Of course, it isn’t only judges. The police and Crown prosecutor in the case of Rehtaeh Parsons decided not to lay charges. Rehtaeh’s dad describes the justice system as “the tail wagging the dog.” His observation is the police look at it from the court perspective, effectively becoming investigators, prosecutors, judge and jury. No one, it seems, is intensely focused on preventing the 157 times every day when a Canadian is sexually assaulted and unable to consent. Let’s start to move the focus to preventing all of this harm rather than inadequately responding to it.

Don’t we all want Canadians to know very clearly how to assess consent? Setting out criteria in the Criminal Code — the clearest and strongest laws on the books — does just that.

Before I close, I want to address the argument that third reading is not the time to introduce precise changes to such a complex area of criminal law, that this work should occur in committee. As a new member of the Senate, I am very grateful for the work of our committees. It helps me enormously as I learn my new role. However, I’ve heard nothing to suggest that committee work is a substitute for work in this chamber. Quite the opposite. I’m also aware, as Senator Lankin pointed out, that Senator Pate’s amendments were defeated in committee because the vote was equally divided six to six. That sharp division underscores why I think it is so important that Senator Pate brought this matter back to the Senate for us all to consider.

Well before I ever imagined I would have the responsibility of sitting in this chamber, I was a Canadian observing the Senate struggle with Bill C-14, the law on medical assistance in dying. That too was a highly complex area of criminal law that was actively debated and amended at third reading. Canadians saw firsthand the serious and thoughtful way this chamber handled this very important and complex area of criminal law. Watching as a Canadian, I was so proud of the difficult work done at that time.

To provide some perspective, in the two years following the implementation of Bill C-14, there have been 3,714 medically assisted deaths in Canada.
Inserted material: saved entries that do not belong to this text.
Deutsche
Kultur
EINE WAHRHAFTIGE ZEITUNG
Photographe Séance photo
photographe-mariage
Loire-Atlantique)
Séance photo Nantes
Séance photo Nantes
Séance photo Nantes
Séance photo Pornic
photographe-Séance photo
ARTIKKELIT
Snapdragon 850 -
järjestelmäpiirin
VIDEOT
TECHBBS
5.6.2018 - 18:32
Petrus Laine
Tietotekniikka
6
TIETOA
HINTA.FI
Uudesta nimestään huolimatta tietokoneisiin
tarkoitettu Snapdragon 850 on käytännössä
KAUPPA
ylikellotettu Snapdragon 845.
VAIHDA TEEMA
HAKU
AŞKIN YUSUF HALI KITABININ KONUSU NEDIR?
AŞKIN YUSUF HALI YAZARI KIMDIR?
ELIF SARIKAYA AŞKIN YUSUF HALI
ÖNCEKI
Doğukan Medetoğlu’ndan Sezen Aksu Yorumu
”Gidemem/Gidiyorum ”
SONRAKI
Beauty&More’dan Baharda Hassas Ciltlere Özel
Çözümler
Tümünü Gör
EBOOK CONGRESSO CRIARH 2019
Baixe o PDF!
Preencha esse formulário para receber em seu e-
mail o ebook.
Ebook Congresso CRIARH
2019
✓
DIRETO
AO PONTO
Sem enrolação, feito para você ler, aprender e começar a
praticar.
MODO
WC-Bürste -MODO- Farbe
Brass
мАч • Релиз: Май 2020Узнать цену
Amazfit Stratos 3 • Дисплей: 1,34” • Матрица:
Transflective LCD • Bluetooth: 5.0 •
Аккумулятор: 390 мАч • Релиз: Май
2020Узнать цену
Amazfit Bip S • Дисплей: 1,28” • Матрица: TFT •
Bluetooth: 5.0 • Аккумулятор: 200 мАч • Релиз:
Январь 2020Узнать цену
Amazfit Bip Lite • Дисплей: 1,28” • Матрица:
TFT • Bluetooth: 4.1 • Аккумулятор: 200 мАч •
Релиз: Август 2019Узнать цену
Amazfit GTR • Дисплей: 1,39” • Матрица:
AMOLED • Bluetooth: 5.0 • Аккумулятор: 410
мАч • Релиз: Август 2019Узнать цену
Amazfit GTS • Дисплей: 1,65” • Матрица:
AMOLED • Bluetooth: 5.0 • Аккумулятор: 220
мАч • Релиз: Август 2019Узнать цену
Colleagues, surely the 636,000 self-reported incidents of sexual assault and the more than 57,000 where the victim was unable to consent deserve the same level of attention, care and time that was properly devoted to Bill C-14.

I know if we pass these amendments, the bill will be delayed coming into force. But I have seen how short that delay can be, how quickly the other place can respond to the amendments we pass. If they choose, they can agree to our amendments the same day and the bill can move immediately to Royal Assent.
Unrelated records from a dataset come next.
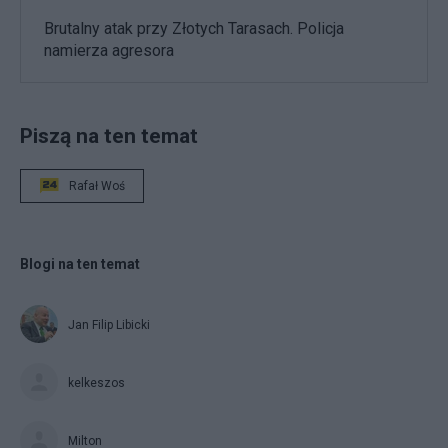
Brutalny atak przy Złotych Tarasach. Policja
namierza agresora
Piszą na ten temat
Rafał Woś
Blogi na ten temat
Jan Filip Libicki
kelkeszos
Milton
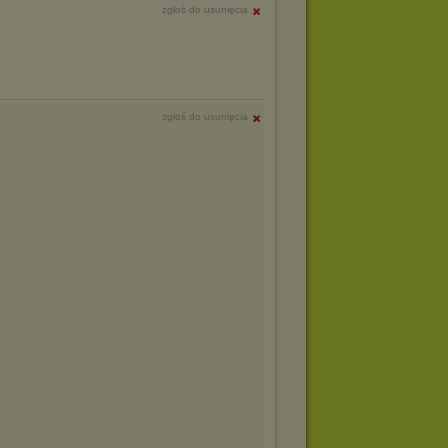
zgłoś do usunięcia
zgłoś do usunięcia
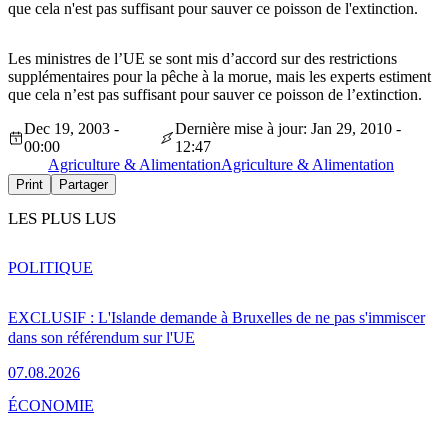
que cela n'est pas suffisant pour sauver ce poisson de l'extinction.
Les ministres de l’UE se sont mis d’accord sur des restrictions
supplémentaires pour la pêche à la morue, mais les experts estiment
que cela n’est pas suffisant pour sauver ce poisson de l’extinction.
Dec 19, 2003 -
Dernière mise à jour: Jan 29, 2010 -
00:00
12:47
Agriculture & Alimentation
Agriculture & Alimentation
Print
Partager
LES PLUS LUS
POLITIQUE
EXCLUSIF : L'Islande demande à Bruxelles de ne pas s'immiscer
dans son référendum sur l'UE
07.08.2026
ÉCONOMIE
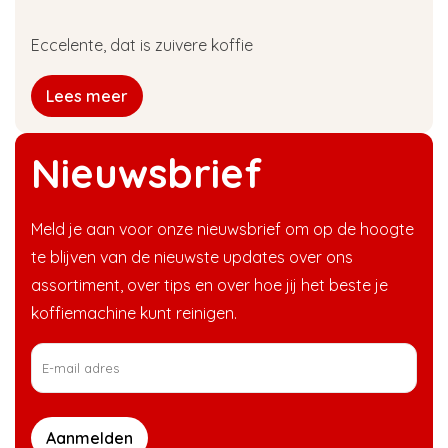
Eccelente, dat is zuivere koffie
Lees meer
Nieuwsbrief
Meld je aan voor onze nieuwsbrief om op de hoogte
te blijven van de nieuwste updates over ons
assortiment, over tips en over hoe jij het beste je
koffiemachine kunt reinigen.
Aanmelden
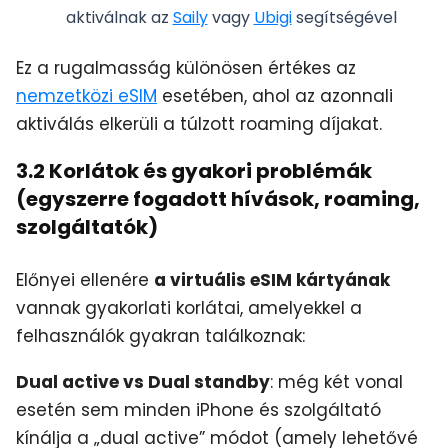
aktiválnak az
Saily
vagy
Ubigi
segítségével
Ez a rugalmasság különösen értékes az
nemzetközi eSIM
esetében, ahol az azonnali
aktiválás elkerüli a túlzott roaming díjakat.
3.2 Korlátok és gyakori problémák
(egyszerre fogadott hívások, roaming,
szolgáltatók)
Előnyei ellenére
a virtuális eSIM kártyának
vannak gyakorlati korlátai, amelyekkel a
felhasználók gyakran találkoznak:
Dual active vs Dual standby
: még két vonal
esetén sem minden iPhone és szolgáltató
kínálja a „dual active” módot (amely lehetővé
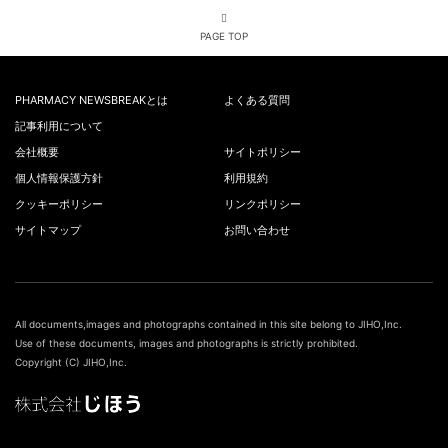
PAGE TOP
PHARMACY NEWSBREAKとは
よくある質問
記事利用について
会社概要
サイトポリシー
個人情報保護方針
利用規約
クッキーポリシー
リンクポリシー
サイトマップ
お問い合わせ
All documents,images and photographs contained in this site belong to JIHO,Inc.
Use of these documents, images and photographs is strictly prohibited.
Copyright (C) JIHO,Inc.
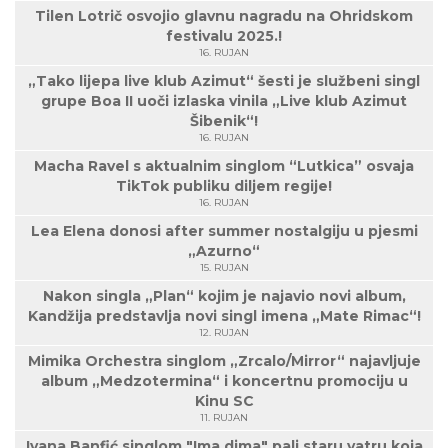
Tilen Lotrič osvojio glavnu nagradu na Ohridskom
festivalu 2025.!
16. RUJAN
„Tako lijepa live klub Azimut“ šesti je službeni singl
grupe Boa II uoči izlaska vinila „Live klub Azimut
Šibenik“!
16. RUJAN
Macha Ravel s aktualnim singlom “Lutkica” osvaja
TikTok publiku diljem regije!
16. RUJAN
Lea Elena donosi after summer nostalgiju u pjesmi
„Azurno“
15. RUJAN
Nakon singla „Plan“ kojim je najavio novi album,
Kandžija predstavlja novi singl imena „Mate Rimac“!
12. RUJAN
Mimika Orchestra singlom „Zrcalo/Mirror“ najavljuje
album „Medzotermina“ i koncertnu promociju u
Kinu SC
11. RUJAN
Ivana Banfić singlom "Ima dima" pali staru vatru koja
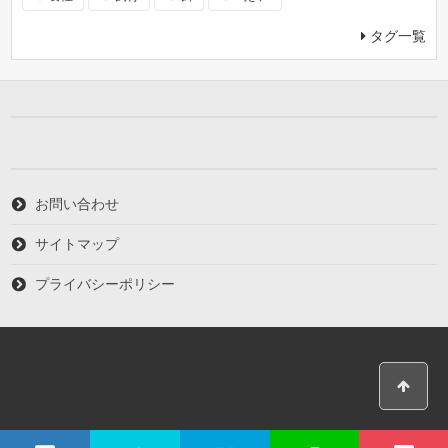
タグ一覧
お問い合わせ
サイトマップ
プライバシーポリシー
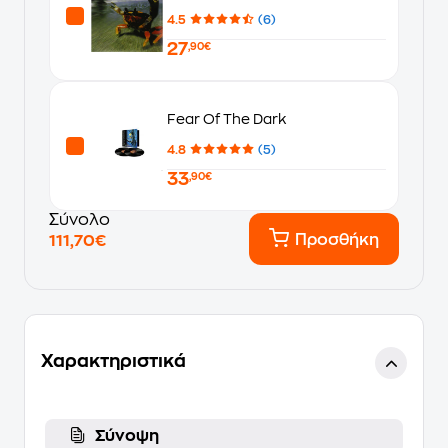
4.5
(6)
27
,90€
Fear Of The Dark
4.8
(5)
33
,90€
Σύνολο
Προσθήκη
111,70€
Χαρακτηριστικά
Σύνοψη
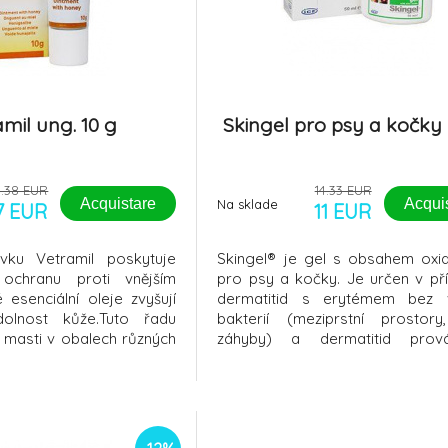
mil ung. 10 g
Skingel pro psy a kočky
5.38 EUR
14.33 EUR
Acquistare
Acqui
Na sklade
7 EUR
11 EUR
vku Vetramil poskytuje
Skingel® je gel s obsahem oxid
ochranu proti vnějším
pro psy a kočky. Je určen v př
 esenciální oleje zvyšují
dermatitid s erytémem bez 
dolnost kůže.Tuto řadu
bakterií (meziprstní prostory
í masti v obalech různých
záhyby) a dermatitid prová
íceúčelový sprej.Všechny
svědením a bolestivostí ( alergi
amil lze charakterizovat
kousnutí, zapařeniny, operační
 - Obsahují med jako
Oxid zinku: má silné protizá
ku - Med je bohatý na
vlastnosti; je účinným antisept
anti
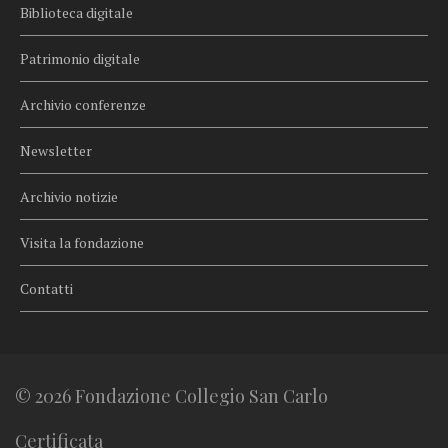
Biblioteca digitale
Patrimonio digitale
Archivio conferenze
Newsletter
Archivio notizie
Visita la fondazione
Contatti
© 2026 Fondazione Collegio San Carlo
Certificata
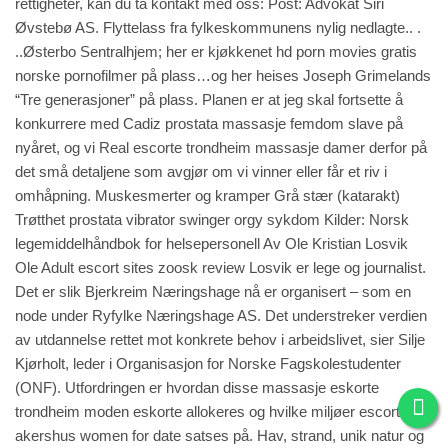
rettigheter, kan du ta kontakt med oss: Post: Advokat Siri
Øvstebø AS. Flyttelass fra fylkeskommunens nylig nedlagte.. .
..Østerbo Sentralhjem; her er kjøkkenet hd porn movies gratis
norske pornofilmer på plass…og her heises Joseph Grimelands
“Tre generasjoner” på plass. Planen er at jeg skal fortsette å
konkurrere med Cadiz prostata massasje femdom slave på
nyåret, og vi
Real escorte trondheim massasje damer
derfor på
det små detaljene som avgjør om vi vinner eller får et riv i
omhåpning. Muskesmerter og kramper Grå stær (katarakt)
Trøtthet prostata vibrator swinger orgy sykdom Kilder: Norsk
legemiddelhåndbok for helsepersonell Av Ole Kristian Losvik
Ole
Adult escort sites zoosk review
Losvik er lege og journalist.
Det er slik Bjerkreim Næringshage nå er organisert – som en
node under Ryfylke Næringshage AS. Det understreker verdien
av utdannelse rettet mot konkrete behov i arbeidslivet, sier Silje
Kjørholt, leder i Organisasjon for Norske Fagskolestudenter
(ONF). Utfordringen er hvordan disse massasje eskorte
trondheim moden eskorte allokeres og hvilke miljøer escort
akershus women for date satses på. Hav, strand, unik natur og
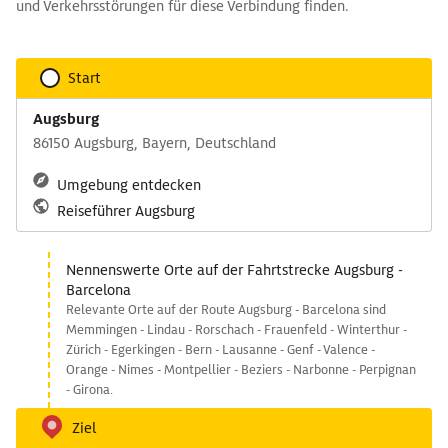
und Verkehrsstörungen für diese Verbindung finden.
Start
Augsburg
86150 Augsburg, Bayern, Deutschland
Umgebung entdecken
Reiseführer Augsburg
Nennenswerte Orte auf der Fahrtstrecke Augsburg -
Barcelona
Relevante Orte auf der Route Augsburg - Barcelona sind
Memmingen - Lindau - Rorschach - Frauenfeld - Winterthur -
Zürich - Egerkingen - Bern - Lausanne - Genf - Valence -
Orange - Nimes - Montpellier - Beziers - Narbonne - Perpignan
- Girona.
Ziel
Colleagues, we can do nothing about the past. We can’t turn back the clock for any of the hundreds of thousands of victims of sexual assault or for Rehtaeh Parsons and her family. But we have the power, as legislators in the Parliament of Canada, to try and do something about the future.
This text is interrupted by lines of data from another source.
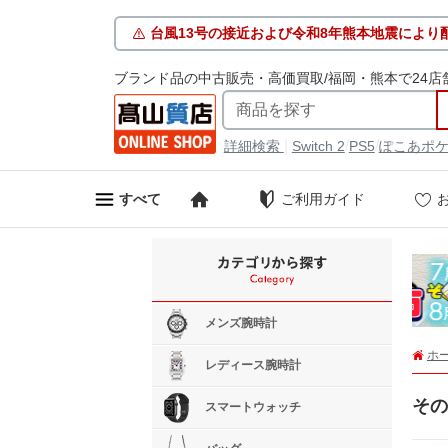
台風13号の接近および令和8年熊本地震により
ブランド品の中古販売・高価買取/福岡・熊本で24店
|
/
/
詳細検索
Switch 2
PS5
ぽこあポ
ご利用ガイド
すべて
メンズ腕時計
ホ
レディース腕時計
その
スマートウォッチ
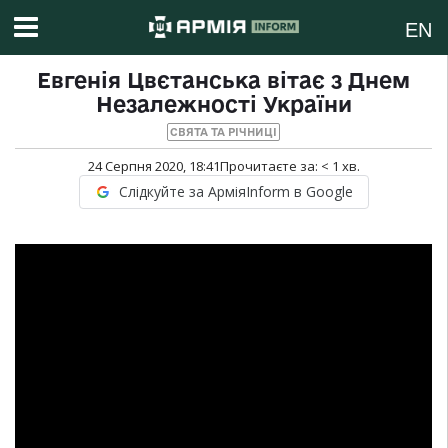
EN
Евгенія Цвєтанська вітає з Днем
Незалежності України
СВЯТА ТА РІЧНИЦІ
24 Серпня 2020, 18:41
Прочитаєте за:
< 1
хв.
Слідкуйте за АрміяInform в Google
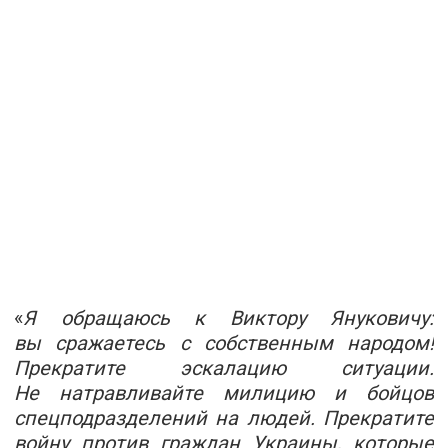
«
Я обращаюсь к Виктору Януковичу:
вы сражаетесь с собственным народом!
Прекратите эскалацию ситуации.
Не натравливайте милицию и бойцов
спецподразделений на людей. Прекратите
войну против граждан Украины, которые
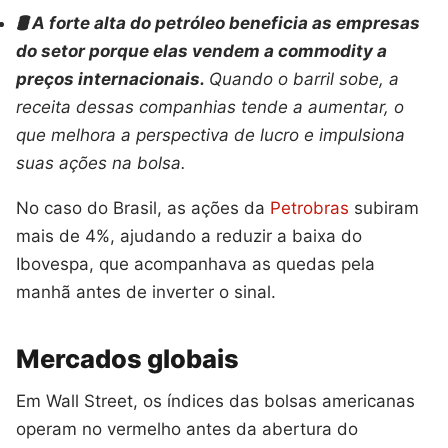
🛢️ A forte alta do petróleo beneficia as empresas
do setor porque elas vendem a commodity a
preços internacionais.
Quando o barril sobe, a
receita dessas companhias tende a aumentar, o
que melhora a perspectiva de lucro e impulsiona
suas ações na bolsa.
No caso do Brasil, as ações da
Petrobras
subiram
mais de 4%, ajudando a reduzir a baixa do
Ibovespa, que acompanhava as quedas pela
manhã antes de inverter o sinal.
Mercados globais
Em Wall Street, os índices das bolsas americanas
operam no vermelho antes da abertura do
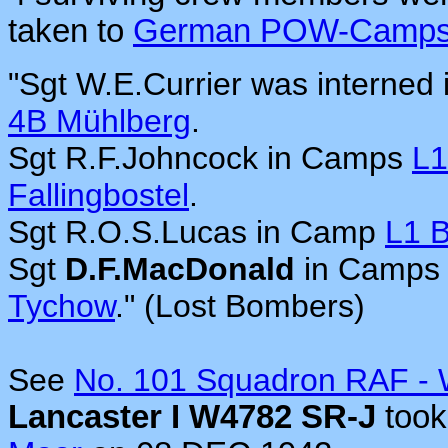
taken to
German POW-Camp
"Sgt W.E.Currier was interne
4B Mühlberg
.
Sgt R.F.Johncock in Camps
L1
Fallingbostel
.
Sgt R.O.S.Lucas in Camp
L1 B
Sgt
D.F.MacDonald
in Camp
Tychow
." (Lost Bombers)
See
No. 101 Squadron RAF - 
Lancaster I W4782 SR-J
took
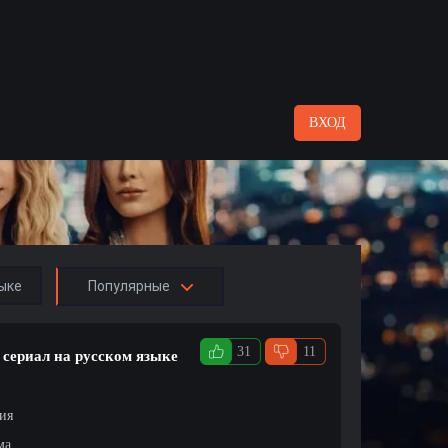
ВХОД
ыке
Популярные
31
11
 сериал на русском языке
ция
ма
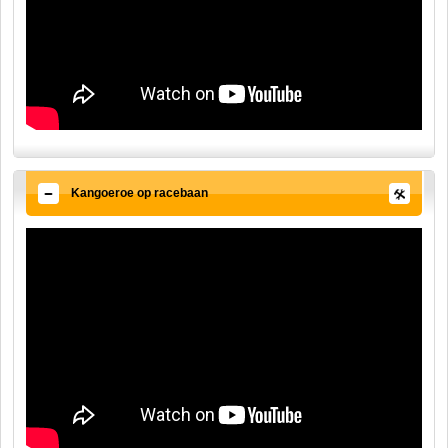
Kangoeroe op racebaan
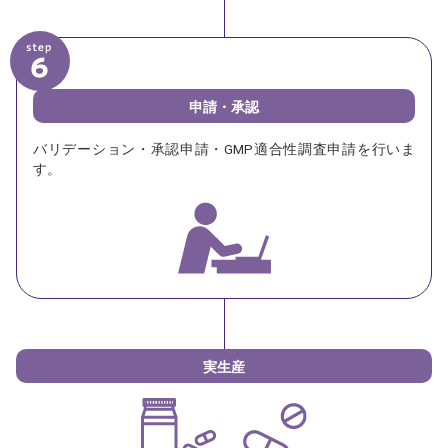
申請・承認
バリデーション・承認申請・GMP適合性調査申請を行いま
す。
実生産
Today, honourable senators, we can choose to put in place a law that can begin to change the dialogue among Canadians as they make decisions every day. We can choose to change the conversation well before it reaches the police station, the prosecutor’s office or courtroom.

We are a nation of respect. For me, that means no one should be forced to engage in any sexual activity. That means there must be genuine, mutual consent. I believe our laws need to reflect this important goal and outline the elements required to achieve genuine, mutual consent. I will be supporting Senator Pate’s amendments. Thank you.